Page images and extracted text
----

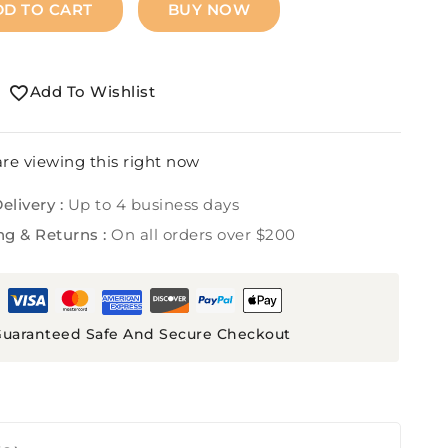
DD TO CART
BUY NOW
Add To Wishlist
re viewing this right now
elivery :
Up to 4 business days
ng & Returns :
On all orders over $200
uaranteed Safe And Secure Checkout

----

* _Prompt_
When you copy the data, keep every line exact and drop the pictures.

* _Solution_
DD TO CART
BUY NOW
Add To Wishlist
re viewing this right now
elivery :
Up to 4 business days
ng & Returns :
On all orders over $200
uaranteed Safe And Secure Checkout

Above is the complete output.